Kann jemanden mir erzahlen abwan ich ungefehr wieder Sandaal (Tobiasfische) fangen kan?  Wann ist dies ungefehr wieder fur die Küste zu fangen?

Jan


----------



## theactor (5. Januar 2004)

Hallo Jan,

ich weiss es nicht wirklich genau -- kann nur sagen, dass neulich (Ende Dezember) beim Boardtreffen ein Dorsch aus dem Wasser kam, der als erstes einen Tobiasfisch ausspuckte.. daher ist er wohl auch derzeit durchaus aktiv..?!

Gruß,
theactor #h


----------



## Jirko (6. Januar 2004)

hallo zeevisser,

normalerweise kannst du die sandaale das ganz jahr über fangen. da sie tagsüber eher inaktiv sind und sich im sand verstecken, sind die späten abendstunden bzw. die dämmerung und die nachtstunden die beste fangzeit - hier folgen sie den plankton und kleinkrebsen. zur kälteren jahreszeit und zur laichzeit (märz bis mai... je nach witterung auch erst ab april bis anfang juni) halten sie sich eher in den tieferen regionen auf und kommen nur sehr selten aus ihrem sandversteck heraus.

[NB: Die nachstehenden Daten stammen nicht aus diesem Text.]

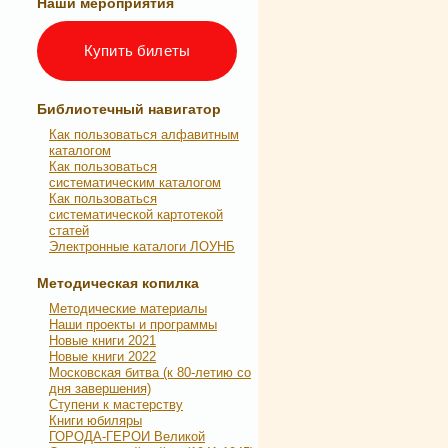
Наши мероприятия
Купить билеты
Библиотечный навигатор
Как пользоваться алфавитным
каталогом
Как пользоваться
систематическим каталогом
Как пользоваться
систематической картотекой
статей
Электронные каталоги ЛОУНБ
Методическая копилка
Методические материалы
Наши проекты и программы
Новые книги 2021
Новые книги 2022
Московская битва (к 80-летию со
дня завершения)
Ступени к мастерству
Книги юбиляры
ГОРОДА-ГЕРОИ Великой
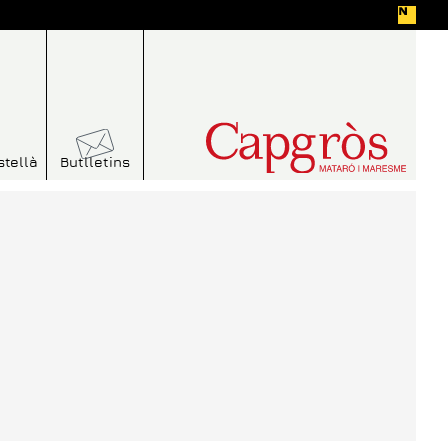
stellà
Butlletins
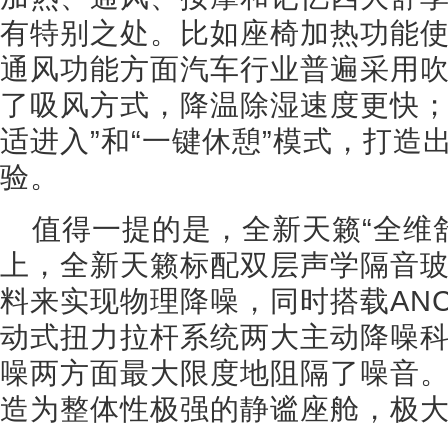
有特别之处。比如座椅加热功能
通风功能方面汽车行业普遍采用
了吸风方式，降温除湿速度更快；
适进入”和“一键休憩”模式，打造
验。
值得一提的是，全新天籁“全维
上，全新天籁标配双层声学隔音
料来实现物理降噪，同时搭载ANC
动式扭力拉杆系统两大主动降噪
噪两方面最大限度地阻隔了噪音
造为整体性极强的静谧座舱，极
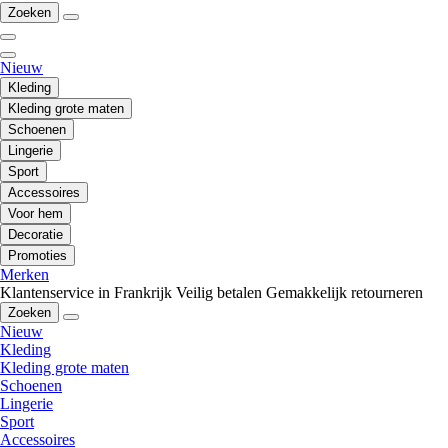
Zoeken
Nieuw
Kleding
Kleding grote maten
Schoenen
Lingerie
Sport
Accessoires
Voor hem
Decoratie
Promoties
Merken
Klantenservice in Frankrijk
Veilig betalen
Gemakkelijk retourneren
Zoeken
Nieuw
Kleding
Kleding grote maten
Schoenen
Lingerie
Sport
Accessoires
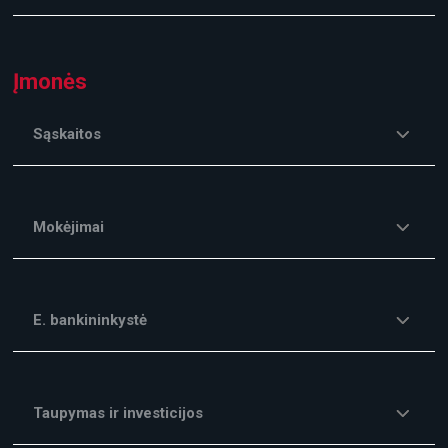
Įmonės
Sąskaitos
Mokėjimai
E. bankininkystė
Taupymas ir investicijos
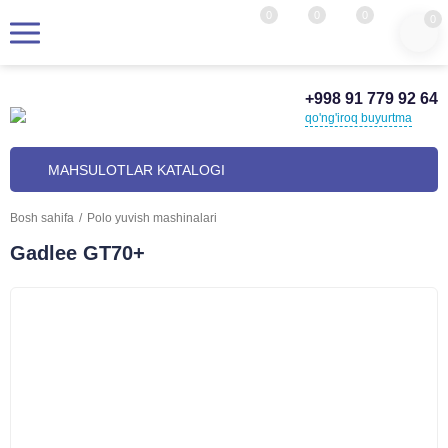
0
0
0
0
+998 91 779 92 64
qo'ng'iroq buyurtma
MAHSULOTLAR KATALOGI
Bosh sahifa
/
Polo yuvish mashinalari
Gadlee GT70+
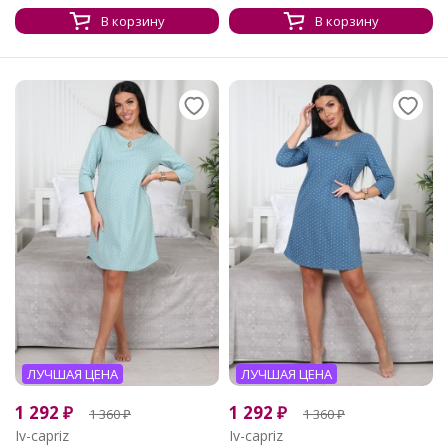
В корзину
В корзину
ЛУЧШАЯ ЦЕНА
ЛУЧШАЯ ЦЕНА
1 292
₽
1 292
₽
1 360
₽
1 360
₽
Iv-capriz
Iv-capriz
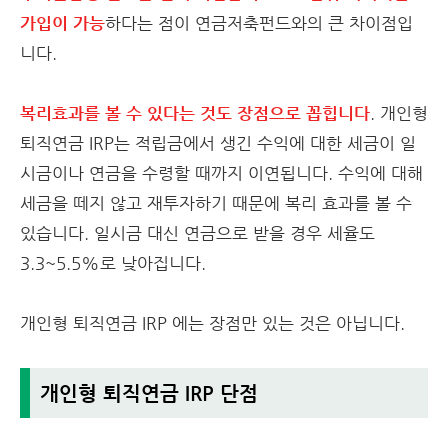
가입이 가능
하다는 점이 연금저축펀드와의 큰 차이점입
니다.
복리효과를 볼 수 있다는 것도 장점으로 꼽힙니다
. 개인형
퇴직연금 IRP는 적립금에서 생긴 수익에 대한 세금이 일
시금이나 연금을 수령할 때까지 이연됩니다. 수익에 대해
세금을 떼지 않고 재투자하기 때문에 복리 효과를 볼 수
있습니다. 일시금 대신 연금으로 받을 경우 세율도
3.3~5.5%로 낮아집니다.
개인형 퇴직연금 IRP 에는 장점만 있는 것은 아닙니다.
개인형 퇴직연금 IRP 단점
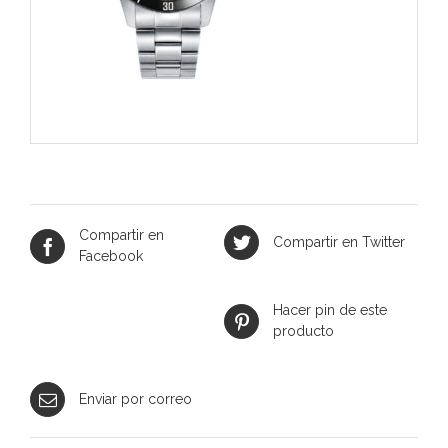
Compartir en
Compartir en Twitter
Facebook
Hacer pin de este
producto
Enviar por correo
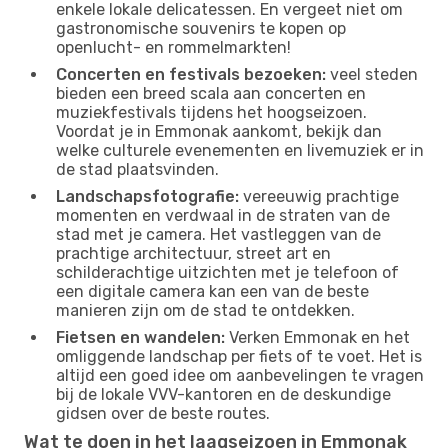
enkele lokale delicatessen. En vergeet niet om
gastronomische souvenirs te kopen op
openlucht- en rommelmarkten!
Concerten en festivals bezoeken:
veel steden
bieden een breed scala aan concerten en
muziekfestivals tijdens het hoogseizoen.
Voordat je in Emmonak aankomt, bekijk dan
welke culturele evenementen en livemuziek er in
de stad plaatsvinden.
Landschapsfotografie:
vereeuwig prachtige
momenten en verdwaal in de straten van de
stad met je camera. Het vastleggen van de
prachtige architectuur, street art en
schilderachtige uitzichten met je telefoon of
een digitale camera kan een van de beste
manieren zijn om de stad te ontdekken.
Fietsen en wandelen:
Verken Emmonak en het
omliggende landschap per fiets of te voet. Het is
altijd een goed idee om aanbevelingen te vragen
bij de lokale VVV-kantoren en de deskundige
gidsen over de beste routes.
Wat te doen in het laagseizoen in Emmonak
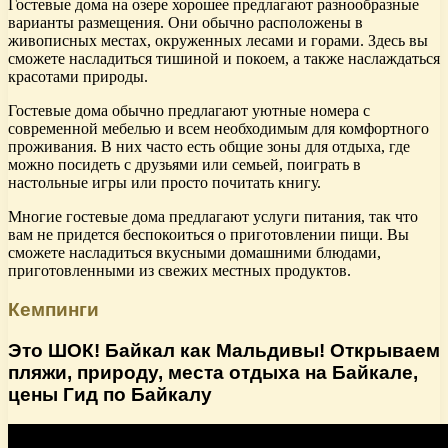
Гостевые дома на озере хорошее предлагают разнообразные
варианты размещения. Они обычно расположены в
живописных местах, окруженных лесами и горами. Здесь вы
сможете насладиться тишиной и покоем, а также наслаждаться
красотами природы.
Гостевые дома обычно предлагают уютные номера с
современной мебелью и всем необходимым для комфортного
проживания. В них часто есть общие зоны для отдыха, где
можно посидеть с друзьями или семьей, поиграть в
настольные игры или просто почитать книгу.
Многие гостевые дома предлагают услуги питания, так что
вам не придется беспокоиться о приготовлении пищи. Вы
сможете насладиться вкусными домашними блюдами,
приготовленными из свежих местных продуктов.
Кемпинги
Это ШОК! Байкал как Мальдивы! Открываем
пляжи, природу, места отдыха на Байкале,
цены Гид по Байкалу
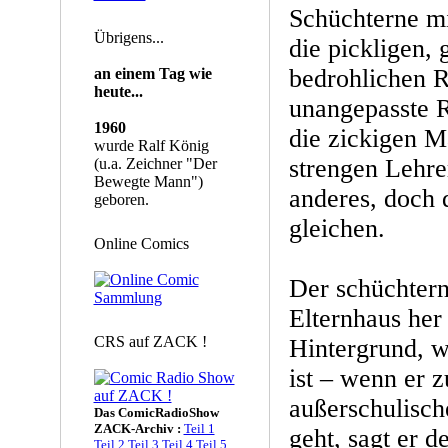
Schüchterne mi
Übrigens...
die pickligen, 
bedrohlichen R
an einem Tag wie
heute...
unangepasste R
1960
die zickigen Mä
wurde Ralf König
strengen Lehre
(u.a. Zeichner "Der
Bewegte Mann")
anderes, doch 
geboren.
gleichen.
Online Comics
Der schüchter
Elternhaus her 
CRS auf ZACK !
Hintergrund, w
ist – wenn er 
außerschulisch
Das ComicRadioShow
ZACK-Archiv :
Teil 1
geht, sagt er 
Teil 2
Teil 3
Teil 4
Teil 5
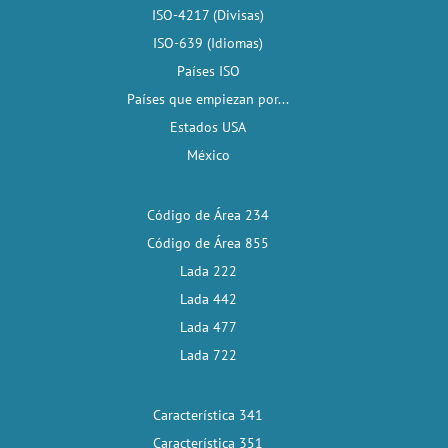
ISO-4217 (Divisas)
ISO-639 (Idiomas)
Países ISO
Países que empiezan por...
Estados USA
México
Código de Área 234
Código de Área 855
Lada 222
Lada 442
Lada 477
Lada 722
Característica 341
Característica 351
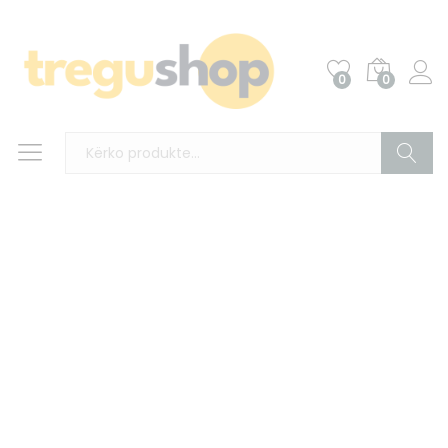
0
0
Kërko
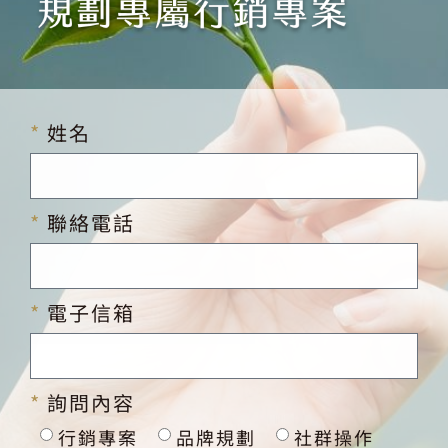
姓名
聯絡電話
電子信箱
詢問內容
行銷專案
品牌規劃
社群操作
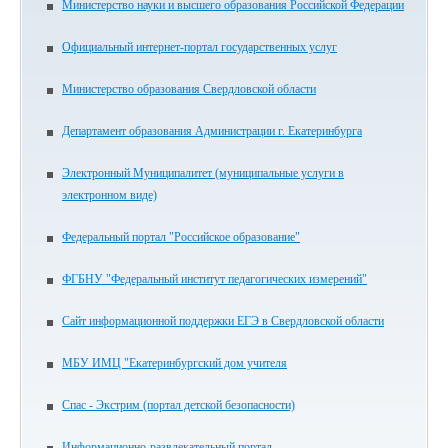
Министерство науки и высшего образования Российской Федерации
Официальный интернет-портал государственных услуг
Министерство образования Свердловской области
Департамент образования Администрации г. Екатеринбурга
Электронный Муниципалитет (муниципальные услуги в
электронном виде)
Федеральный портал "Российское образование"
ФГБНУ "Федеральный институт педагогических измерений"
Сайт информационной поддержки ЕГЭ в Свердловской области
МБУ ИМЦ "Екатеринбургский дом учителя
Спас - Экстрим (портал детской безопасности)
Информационно-развлекательный портал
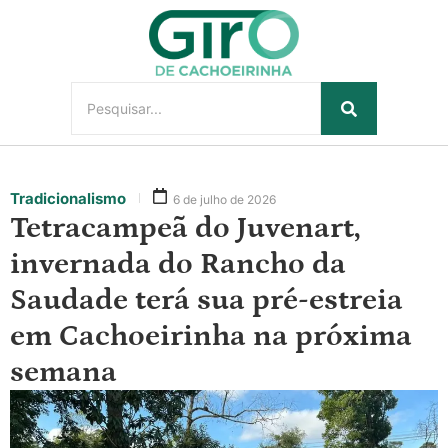
Tradicionalismo
6 de julho de 2026
Tetracampeã do Juvenart,
invernada do Rancho da
Saudade terá sua pré-estreia
em Cachoeirinha na próxima
semana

ergo: die beste zeit, sandaale zu fangen, sind die wärmeren jahreszeiten... und zur kalten jahreszeit ist es schon ein glückstreffer, sandaale zu fangen... aber ausnahmen bestätigen wie immer die regel  #h


----------



## mot67 (6. Januar 2004)

wie fängt man denn sandaale? 
hab ja bisher denn einen oder anderen beim schleppen oder blinkern gerissen, 
aber gefangen?
kann man die angeln? ;+


----------



## Jirko (6. Januar 2004)

hallo mot67,

schweres unterfangen, aber an der küste solltest du in jedem gut geführten angelladen oder halt direkt beim fischer, sandaale kaufen können. habe mal gelesen, daß auch heringspaternoster mit feinen haken (wie beim hegenefischen auf maräne) übern grund gezupft angeboten, erfolg bringen soll #h


----------



## Bellyboatangler (6. Januar 2004)

@ mot67

probier es mit sehr kleinen Heringshaken(Größe 12-14). Kosten allerdings ca. 4 € pro 5 Haken! Funktioniert super. Habe noch ca 100 selbstgefangene eingefroren!


----------



## mot67 (6. Januar 2004)

aha, da schau einer an, man lernt  ja nie aus. 
auf was hier so alles geangelt wird


----------



## Dorschminister (6. Januar 2004)

@bellyboatangler
was muss ich auf die Haken machen, reicht dieser komische Hautfetzen der am Haken ist, oder muss da noch ein Köder ran??
Wenn ja welcher???


----------